YOUR GOAL → Everything in the records below should be printed exactly, except the pictures.

(RECORDED DATA Opens)

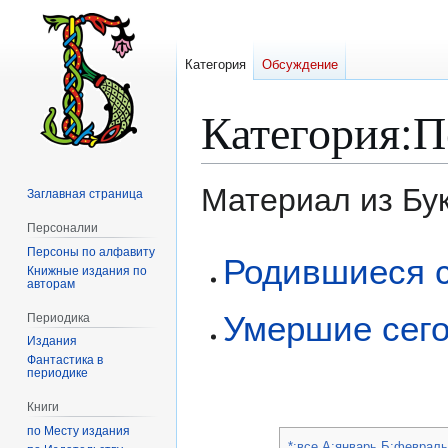
Категория
Обсуждение
Категория
:
П
Материал из Бу
Заглавная страница
Персоналии
Персоны по алфавиту
Перейти
Перейти
Родившиеся с
Книжные издания по
к
к
авторам
навигации
поиску
Умершие сего
Периодика
Издания
Фантастика в
периодике
Книги
по Месту издания
*:все
А:январь
Б:февраль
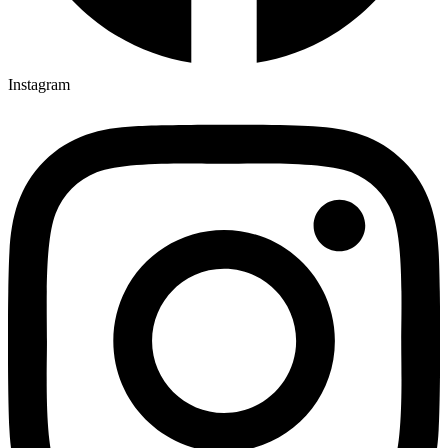
Instagram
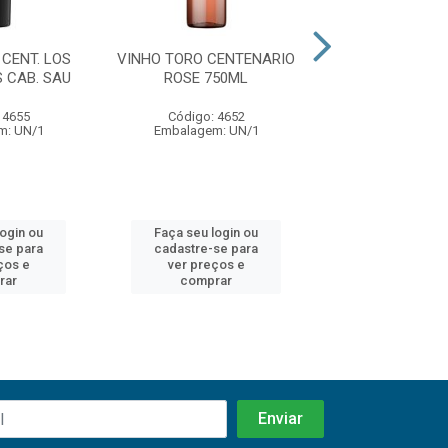
CENT. LOS
VINHO TORO CENTENARIO
VINHO TORO CE
 CAB. SAU
ROSE 750ML
LABURANTES
 4655
Código: 4652
Código: 46
m: UN/1
Embalagem: UN/1
Embalagem: 
login ou
Faça seu login ou
Faça seu log
se para
cadastre-se para
cadastre-se 
ços e
ver preços e
ver preços
rar
comprar
comprar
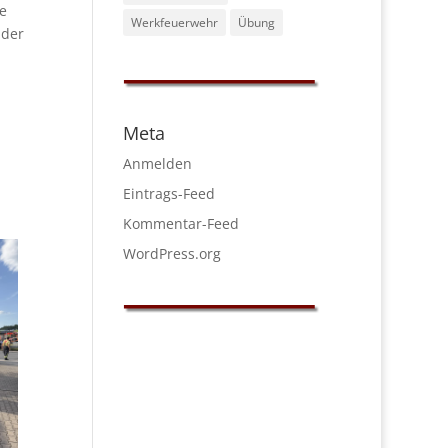
e
Werkfeuerwehr
Übung
 der
Meta
Anmelden
Eintrags-Feed
Kommentar-Feed
WordPress.org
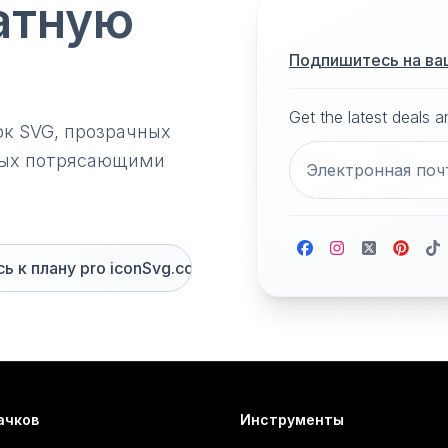
атную
Подпишитесь на ва
Get the latest deals 
ок SVG, прозрачных
нных потрясающими
 к плану pro iconSvg.co
ачков
Инструменты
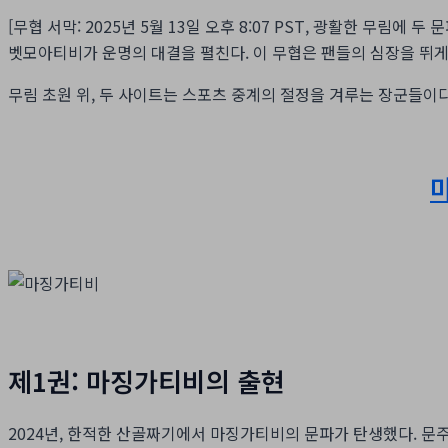
[무협 서막: 2025년 5월 13일 오후 8:07 PST, 광활한 무림
벳모아티비가 운명의 대결을 펼친다. 이 무협은 팬들의 심장을 뛰게 
무림 초원 위, 두 사이트는 스포츠 중계의 절정을 겨루는 장군들이
제1권: 마징가티비의 출현
2024년, 한적한 산골짜기에서 마징가티비의 문파가 탄생했다. 문주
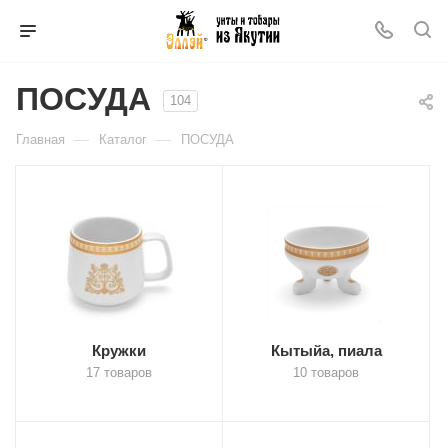
ПОСУДА
104
—
—
Главная
Каталог
ПОСУДА
Кружки
Кытыйа, пиала
17 товаров
10 товаров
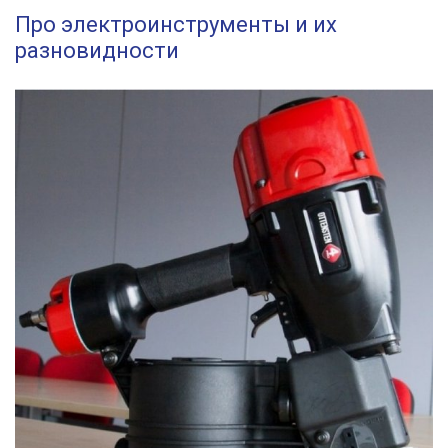
Про электроинструменты и их
разновидности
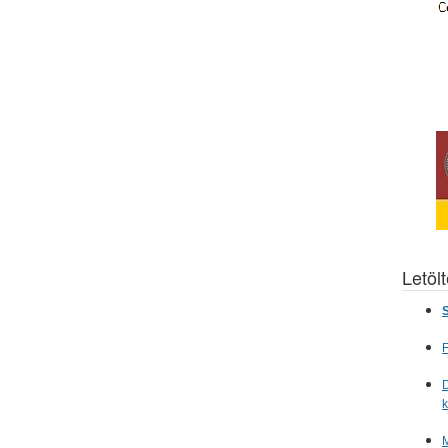
Letöl
S
F
D
M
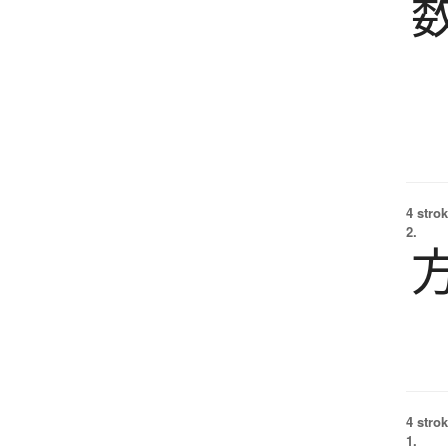
4 strok
2.
4 strok
1.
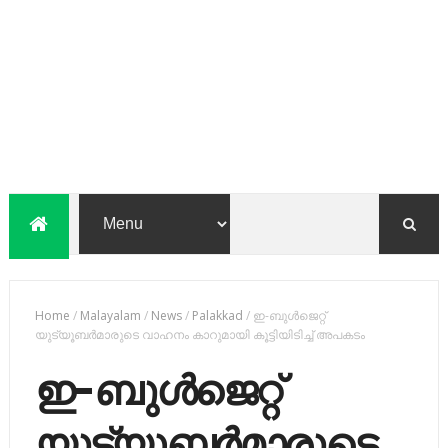
Home
/
Malayalam
/
News
/
Palakkad
/
ഇ-ബുൾജെറ്റ്
യുട്യൂബർമാരുടെ വാഹനം കാറുമായി കൂട്ടിയിടിച്ച് അപകടം
ഇ-ബുൾജെറ്റ്
യുട്യൂബർമാരുടെ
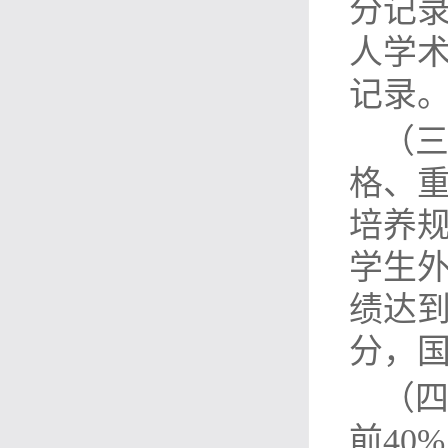
分记
人学
记录
（
格、
培养规
学生外
绩达到
分，
（四
前40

(RECORDED DATA Closes)

RESULT FOR THIS TASK →
Категория
Обсуждение
Категория
:
П
Материал из Бу
Заглавная страница
Персоналии
Персоны по алфавиту
Перейти
Перейти
Родившиеся с
Книжные издания по
к
к
авторам
навигации
поиску
Умершие сего
Периодика
Издания
Фантастика в
периодике
Книги
по Месту издания
*:все
А:январь
Б:февраль
Instagram
CENT. LOS
VINHO TORO CENTENARIO
VINHO TORO CE
 CAB. SAU
ROSE 750ML
LABURANTES
 4655
Código: 4652
Código: 46
m: UN/1
Embalagem: UN/1
Embalagem: 
login ou
Faça seu login ou
Faça seu log
se para
cadastre-se para
cadastre-se 
ços e
ver preços e
ver preços
rar
comprar
comprar
e
Werkfeuerwehr
Übung
 der
Meta
Anmelden
Eintrags-Feed
Kommentar-Feed
WordPress.org
атную
Подпишитесь на ва
Get the latest deals 
ок SVG, прозрачных
нных потрясающими
 к плану pro iconSvg.co
ачков
Инструменты
[무협 서막: 2025년 5월 13일 오후 8:07 PST, 광활한 무림
벳모아티비가 운명의 대결을 펼친다. 이 무협은 팬들의 심장을 뛰게 
무림 초원 위, 두 사이트는 스포츠 중계의 절정을 겨루는 장군들이
제1권: 마징가티비의 출현
2024년, 한적한 산골짜기에서 마징가티비의 문파가 탄생했다. 문주
ПОСУДА
104
—
—
Главная
Каталог
ПОСУДА
Кружки
Кытыйа, пиала
17 товаров
10 товаров
Про электроинструменты и их
разновидности
Letöl
S
F
D
M
4 strok
2.
4 strok
1.
Home
/
Malayalam
/
News
/
Palakkad
/
ഇ-ബുൾജെറ്റ്
യുട്യൂബർമാരുടെ വാഹനം കാറുമായി കൂട്ടിയിടിച്ച് അപകടം
ഇ-ബുൾജെറ്റ്
യുട്യൂബർമാരുടെ
分记
人学
记录
（
格、
培养规
学生外
绩达到
分，
（四
前40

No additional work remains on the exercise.